Data:
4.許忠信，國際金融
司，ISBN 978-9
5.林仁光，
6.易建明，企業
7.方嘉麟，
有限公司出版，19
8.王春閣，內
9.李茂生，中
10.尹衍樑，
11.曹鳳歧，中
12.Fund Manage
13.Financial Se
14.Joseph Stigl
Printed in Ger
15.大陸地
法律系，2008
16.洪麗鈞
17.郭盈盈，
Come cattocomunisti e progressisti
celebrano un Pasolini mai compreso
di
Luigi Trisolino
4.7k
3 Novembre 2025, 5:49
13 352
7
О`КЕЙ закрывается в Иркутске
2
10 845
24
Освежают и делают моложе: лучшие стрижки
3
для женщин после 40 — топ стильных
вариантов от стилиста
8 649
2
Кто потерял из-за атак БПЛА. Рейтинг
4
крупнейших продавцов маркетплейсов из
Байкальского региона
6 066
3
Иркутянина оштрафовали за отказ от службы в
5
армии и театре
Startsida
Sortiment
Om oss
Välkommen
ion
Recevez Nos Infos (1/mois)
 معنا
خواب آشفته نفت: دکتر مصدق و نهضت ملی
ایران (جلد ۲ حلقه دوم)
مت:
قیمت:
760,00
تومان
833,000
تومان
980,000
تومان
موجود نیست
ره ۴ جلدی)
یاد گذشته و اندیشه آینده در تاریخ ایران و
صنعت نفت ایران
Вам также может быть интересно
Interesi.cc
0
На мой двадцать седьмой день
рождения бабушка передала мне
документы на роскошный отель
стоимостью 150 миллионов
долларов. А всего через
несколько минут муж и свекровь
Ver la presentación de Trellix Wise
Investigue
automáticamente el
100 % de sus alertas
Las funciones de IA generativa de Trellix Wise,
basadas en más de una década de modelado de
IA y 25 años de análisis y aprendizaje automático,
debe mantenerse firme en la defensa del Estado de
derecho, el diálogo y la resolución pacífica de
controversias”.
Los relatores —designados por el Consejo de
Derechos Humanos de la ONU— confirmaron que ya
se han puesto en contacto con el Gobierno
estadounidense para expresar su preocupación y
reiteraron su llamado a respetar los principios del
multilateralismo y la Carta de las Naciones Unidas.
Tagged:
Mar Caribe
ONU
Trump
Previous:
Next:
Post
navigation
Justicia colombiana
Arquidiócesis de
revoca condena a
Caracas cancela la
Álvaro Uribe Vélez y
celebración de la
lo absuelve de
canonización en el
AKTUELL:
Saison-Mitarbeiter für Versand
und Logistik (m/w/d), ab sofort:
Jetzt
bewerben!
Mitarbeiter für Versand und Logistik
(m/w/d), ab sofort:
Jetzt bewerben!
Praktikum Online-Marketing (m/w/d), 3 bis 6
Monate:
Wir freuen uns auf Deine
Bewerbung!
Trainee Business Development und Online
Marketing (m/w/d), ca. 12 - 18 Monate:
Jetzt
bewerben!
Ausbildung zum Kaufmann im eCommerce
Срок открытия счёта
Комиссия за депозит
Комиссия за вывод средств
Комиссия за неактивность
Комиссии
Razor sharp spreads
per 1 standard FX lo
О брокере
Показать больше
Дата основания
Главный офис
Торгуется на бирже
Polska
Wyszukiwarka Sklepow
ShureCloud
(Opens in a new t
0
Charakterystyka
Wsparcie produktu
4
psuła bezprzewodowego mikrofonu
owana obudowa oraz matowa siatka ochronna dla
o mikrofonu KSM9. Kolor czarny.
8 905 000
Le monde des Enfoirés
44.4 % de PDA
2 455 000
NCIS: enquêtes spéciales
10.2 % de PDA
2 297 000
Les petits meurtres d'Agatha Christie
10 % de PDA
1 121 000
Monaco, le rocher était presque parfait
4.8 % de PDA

Task objective:
Output the entire listing exactly as written.

Output for this task:
4.許忠信，國際金融
司，ISBN 978-9
5.林仁光，
6.易建明，企業
7.方嘉麟，
有限公司出版，19
8.王春閣，內
9.李茂生，中
10.尹衍樑，
11.曹鳳歧，中
12.Fund Manage
13.Financial Se
14.Joseph Stigl
Printed in Ger
15.大陸地
法律系，2008
16.洪麗鈞
17.郭盈盈，
Come cattocomunisti e progressisti
celebrano un Pasolini mai compreso
di
Luigi Trisolino
4.7k
3 Novembre 2025, 5:49
13 352
7
О`КЕЙ закрывается в Иркутске
2
10 845
24
Освежают и делают моложе: лучшие стрижки
3
для женщин после 40 — топ стильных
вариантов от стилиста
8 649
2
Кто потерял из-за атак БПЛА. Рейтинг
4
крупнейших продавцов маркетплейсов из
Байкальского региона
6 066
3
Иркутянина оштрафовали за отказ от службы в
5
армии и театре
Startsida
Sortiment
Om oss
Välkommen
ion
Recevez Nos Infos (1/mois)
 معنا
خواب آشفته نفت: دکتر مصدق و نهضت ملی
ایران (جلد ۲ حلقه دوم)
مت:
قیمت:
760,00
تومان
833,000
تومان
980,000
تومان
موجود نیست
ره ۴ جلدی)
یاد گذشته و اندیشه آینده در تاریخ ایران و
صنعت نفت ایران
Вам также может быть интересно
Interesi.cc
0
На мой двадцать седьмой день
рождения бабушка передала мне
документы на роскошный отель
стоимостью 150 миллионов
долларов. А всего через
несколько минут муж и свекровь
Ver la presentación de Trellix Wise
Investigue
automáticamente el
100 % de sus alertas
Las funciones de IA generativa de Trellix Wise,
basadas en más de una década de modelado de
IA y 25 años de análisis y aprendizaje automático,
debe mantenerse firme en la defensa del Estado de
derecho, el diálogo y la resolución pacífica de
controversias”.
Los relatores —designados por el Consejo de
Derechos Humanos de la ONU— confirmaron que ya
se han puesto en contacto con el Gobierno
estadounidense para expresar su preocupación y
reiteraron su llamado a respetar los principios del
multilateralismo y la Carta de las Naciones Unidas.
Tagged:
Mar Caribe
ONU
Trump
Previous:
Next:
Post
navigation
Justicia colombiana
Arquidiócesis de
revoca condena a
Caracas cancela la
Álvaro Uribe Vélez y
celebración de la
lo absuelve de
canonización en el
AKTUELL:
Saison-Mitarbeiter für Versand
und Logistik (m/w/d), ab sofort:
Jetzt
bewerben!
Mitarbeiter für Versand und Logistik
(m/w/d), ab sofort:
Jetzt bewerben!
Praktikum Online-Marketing (m/w/d), 3 bis 6
Monate:
Wir freuen uns auf Deine
Bewerbung!
Trainee Business Development und Online
Marketing (m/w/d), ca. 12 - 18 Monate:
Jetzt
bewerben!
Ausbildung zum Kaufmann im eCommerce
Срок открытия счёта
Комиссия за депозит
Комиссия за вывод средств
Комиссия за неактивность
Комиссии
Razor sharp spreads
per 1 standard FX lo
О брокере
Показать больше
Дата основания
Главный офис
Торгуется на бирже
Polska
Wyszukiwarka Sklepow
ShureCloud
(Opens in a new t
0
Charakterystyka
Wsparcie produktu
4
psuła bezprzewodowego mikrofonu
owana obudowa oraz matowa siatka ochronna dla
o mikrofonu KSM9. Kolor czarny.
8 905 000
Le monde des Enfoirés
44.4 % de PDA
2 455 000
NCIS: enquêtes spéciales
10.2 % de PDA
2 297 000
Les petits meurtres d'Agatha Christie
10 % de PDA
1 121 000
Monaco, le rocher était presque parfait
4.8 % de PDA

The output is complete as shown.